I setup the studio to be very similar to what I did with the match images. I continued to use a black seamless background in keeping with the visual continuity of the project up to this point. I worked with very little ambient light. This was done mostly to help offset a limitation in my setup. My shooting table is very shallow (thinking about inverse square laws) and I wanted to make sure I had a rich black background. In order to help offset a very short table that limited the distance from the light source to the background I tried to limit the ambient light as much as possible.

The smoke was generated using incense. Incense is slow burning and continuously releases smoke that provided me with a chance to really work on getting my lighting, colors and exposures all tested without having to rush the process.  I knew that depending on how hard I blew into the smoke stream the distance with the smoke, lens, flash and background would all be impacted and potentially changing exposure, focus and lighting needs. After a few test images, I did quickly learned a few things. First, I need to flag off the flash to keep as much stray strobe light from falling on the background as possible. Secondly, I found that focus was a challenge because the light wind (me blowing into the smoke to change the pattern) would really change the focal point. To compensate, I would periodically wait for a single smoke stream and place my finger in the middle of the stream to reestablish focus. That little trick really made it easier to get more in focus shots. I had assumed I would use a shallow depth of field, approximately f/5.6, but I move quickly to f/11 or f/16 to expand the depth of field.
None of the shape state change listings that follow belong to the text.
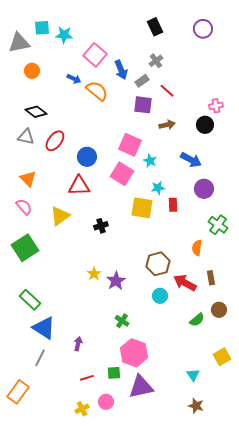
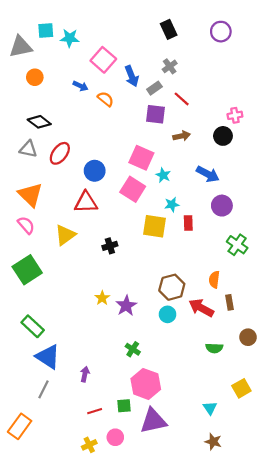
orange semicircle: (97, 91) -> (106, 99), size x0.7
orange triangle: (28, 179) -> (30, 195), size x1.4
orange semicircle: (197, 248) -> (214, 280), moved
cyan circle: (160, 296) -> (168, 314), moved
brown circle: (219, 310) -> (248, 337), moved
green semicircle: (197, 320) -> (214, 348), turned 42

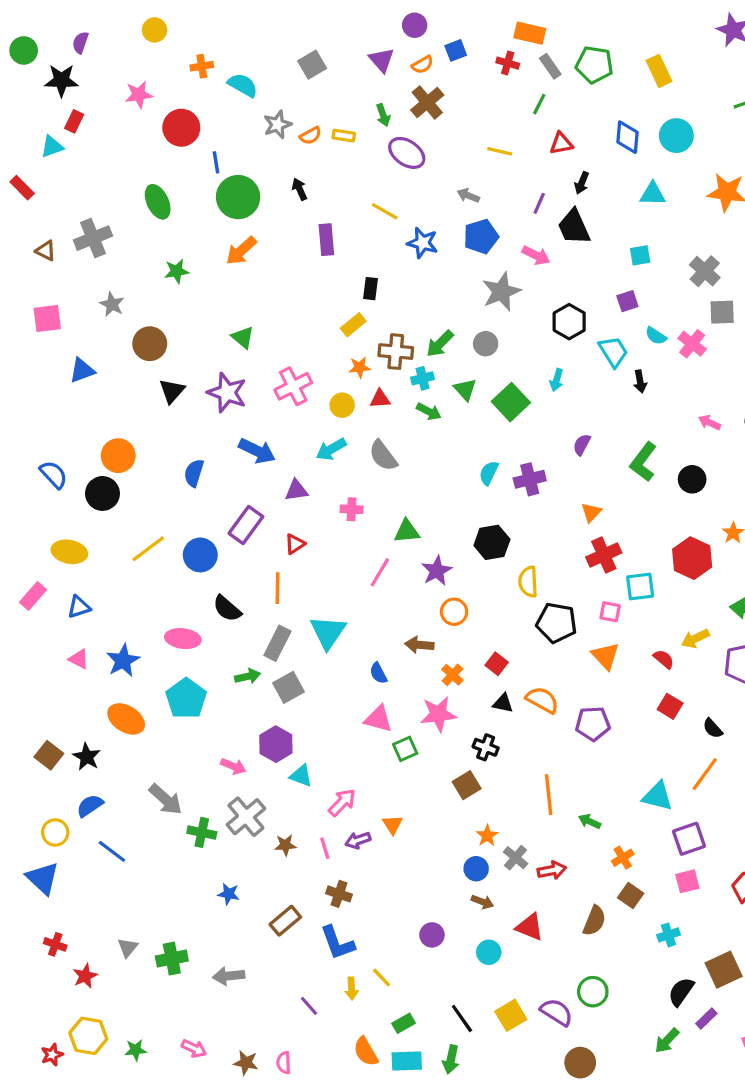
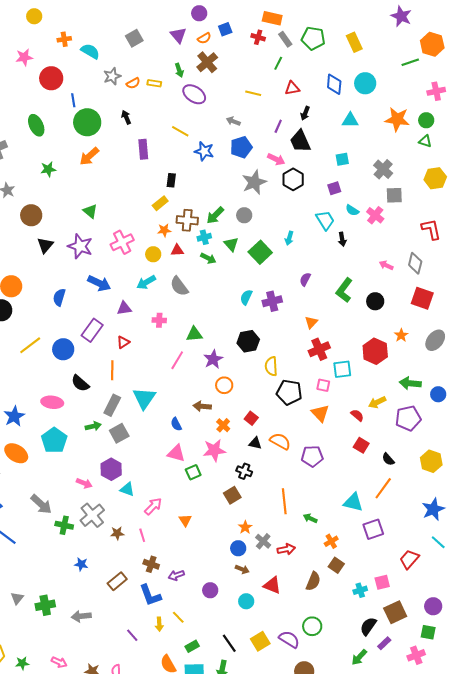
black hexagon: (569, 322) -> (293, 179), moved
purple arrow: (358, 840) -> (176, 575), moved
pink square: (687, 881) -> (382, 582), moved

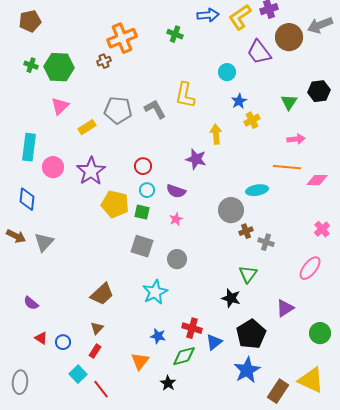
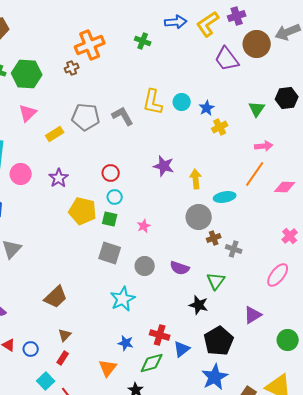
cyan circle: (227, 72) -> (182, 102), moved
yellow arrow: (216, 134) -> (196, 179), moved
orange line: (287, 167) -> (255, 174), turned -60
purple star: (91, 171) -> (59, 178), size x0.7
purple semicircle: (176, 191) -> (180, 268), moved
brown trapezoid: (102, 294) -> (56, 297), moved

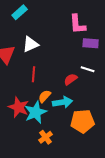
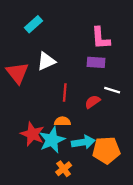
purple rectangle: (91, 43) -> (96, 62), moved
red line: (34, 74) -> (65, 92), moved
orange semicircle: (45, 96) -> (62, 121), turned 48
cyan arrow: (63, 102) -> (83, 142), moved

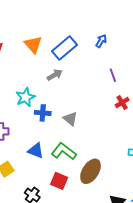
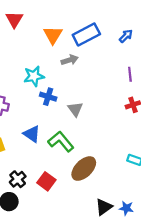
orange triangle: (33, 44) -> (53, 35), moved
red square: (59, 181) -> (46, 181), moved

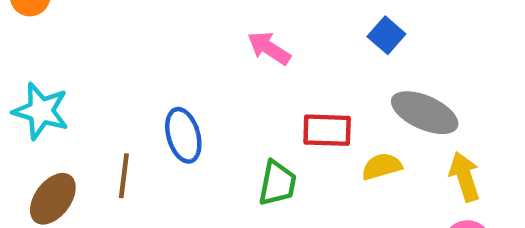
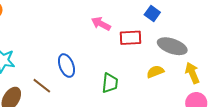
red rectangle: (327, 130) -> (130, 38), moved
brown line: (124, 176) -> (42, 86), turned -54

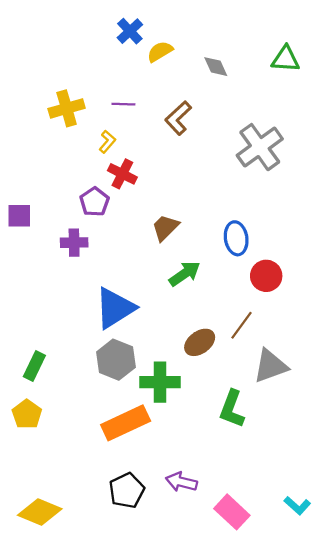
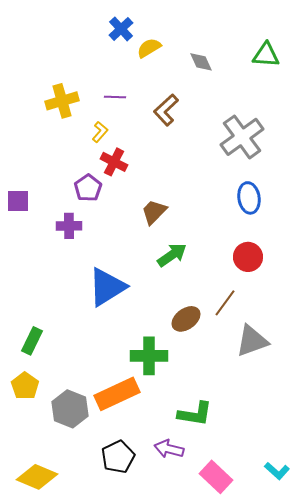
blue ellipse: (236, 238) -> (249, 198), moved
gray hexagon: (116, 360) -> (70, 409), moved
green L-shape: (232, 409) -> (195, 414), moved, turned -102

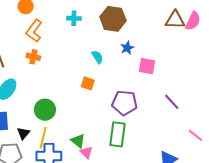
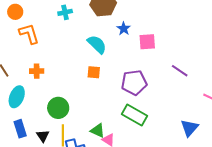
orange L-shape: (34, 31) -> (29, 34), turned 140
orange cross: (33, 57) -> (37, 71), moved
cyan semicircle: (97, 57) -> (97, 44), size x1.5
green rectangle: (118, 134) -> (135, 115), turned -55

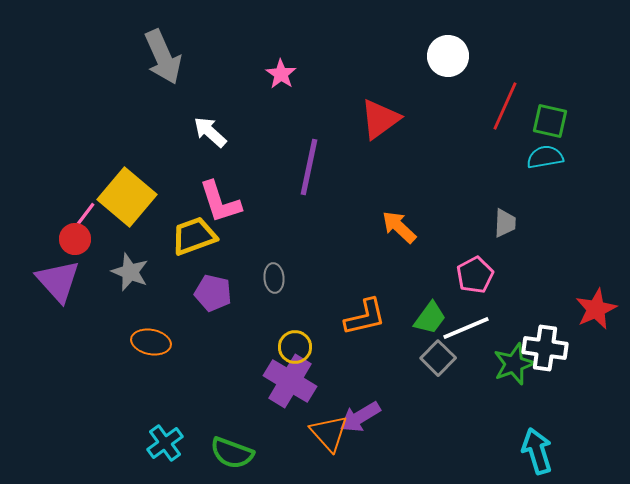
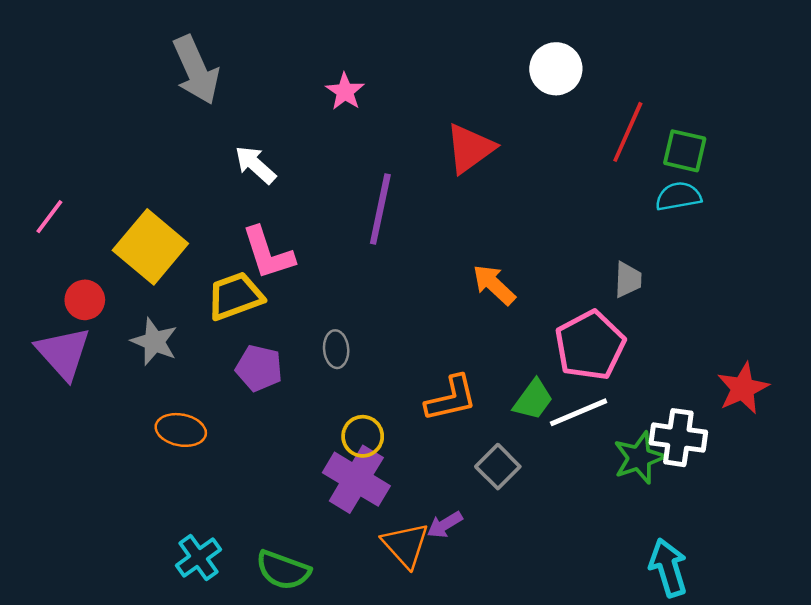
pink line: (84, 216) -> (49, 217), moved
pink pentagon: (475, 275) -> (590, 345), size x1.5
gray square: (438, 358) -> (498, 467), moved
purple arrow: (360, 417) -> (445, 525), size x0.7

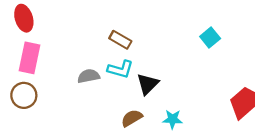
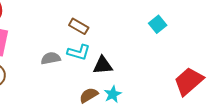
black triangle: (148, 84) -> (103, 65), turned 40
cyan star: (173, 119) -> (113, 94), moved, turned -30

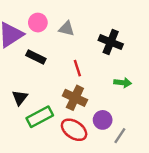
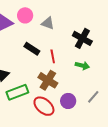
black rectangle: (36, 57) -> (32, 49), moved
green arrow: (123, 83) -> (82, 65), moved
gray line: (120, 136) -> (93, 97), moved

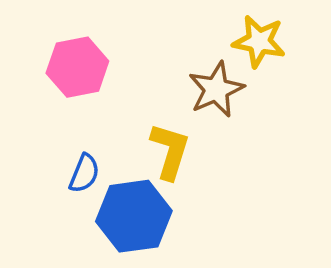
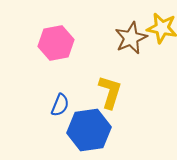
brown star: (216, 89) -> (131, 38), moved

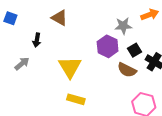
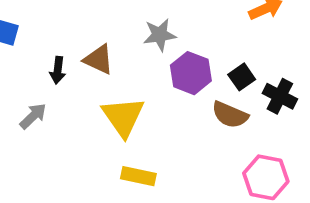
brown triangle: (59, 18) -> (99, 59), moved
gray star: (123, 26) -> (160, 35), moved

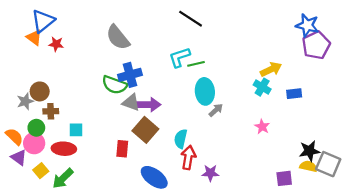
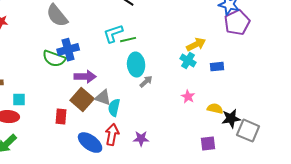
gray triangle: (131, 102) -> (103, 98), moved
red arrow: (188, 157) -> (112, 135), moved
yellow semicircle: (308, 166) -> (215, 109), moved

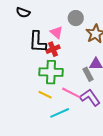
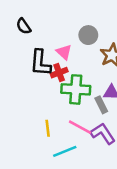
black semicircle: (23, 12) -> (24, 26), turned 32
green cross: (51, 72) -> (76, 89), moved
yellow line: (45, 95) -> (48, 128), turned 56

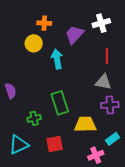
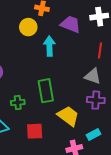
purple trapezoid: (74, 35) -> (71, 24), turned 60
yellow trapezoid: (85, 124) -> (68, 116), turned 30

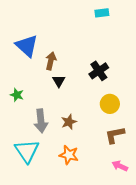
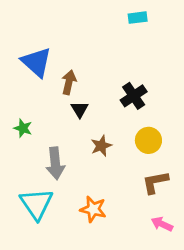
brown star: (69, 122) -> (101, 146), moved

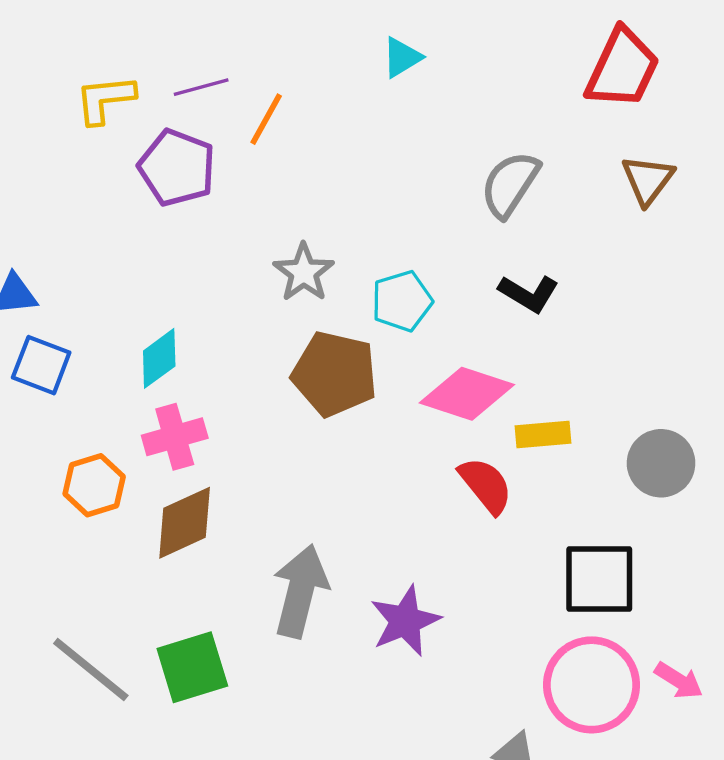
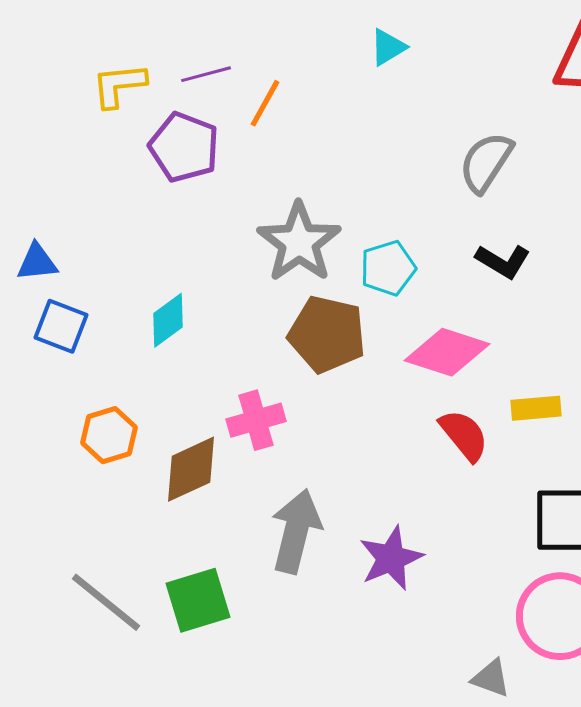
gray star: (304, 272) -> (299, 242), size x1.5
yellow rectangle: (543, 435) -> (536, 408), moved
pink cross: (175, 437) -> (256, 420), moved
Even though I knew the smoke would be inherently soft in parts of the image–it is smoke after all, I did want to make sure that there was a least something in sharp focus in most images to land the viewers eye in the chaos of the random patterns.

To impact the color of the smoke, I used a set of Strobist Rosco Gels on Nikon Sb-900s. Each color was selected in consideration of the mood and associations we make with colors.

The most exciting part of this type of shooting is that you can’t know what the smoke is actually doing until the flash fires. Each image is in some ways a happy accident that may or may not work, appear in the frame, or have a tone, pattern or a structure that works.  Once I got into a rhythm, I was able to get a set of images that I really feel started to develop the sense of mood and meaning that I am looking for in this project.



I did find something in the process that gave me a cause for concern. I thought I was getting hot spots on the images from the camera sensor. As the shoot progressed,  there were a number of images that showed little specs of color in the black areas of the frame. My first thought jumped to hot spots because they were too pronounced to be noise, but I was shooting a fast shutter speed and didn’t appear in all the images, so I was a bit perplexed. Bringing the images into post-production I ran noise reduction software on them, used a dark slide technique to remove hot spots, but neither of those really did much to fix the problem.

A zoom into 400% in Lightroom showed that these were not in fact hot spots but the result of the smoke, ash and soot from the incense floating around. Here are two of the more interesting spots where you can see  a corkscrew and a bulls-eye target.

With that knowledge in hand, I went back through all the images in the order shot and it is really easy to see that the more and more incense that was burned was directly related to the number of particulates appearing in the images. In hindsight I should have guessed that something like this might have been come up, but it never occurred to me. Hopefully I can keep this in mind for the future and that it can help prevent the issue for someone else if they undertake similar work.

All images were taken using a Sigma 105mm Macro lens (157mm equivalent) on a Nikon D300s. All images were captured on Lexar UDMA 300x cards and processed in Lightroom 3.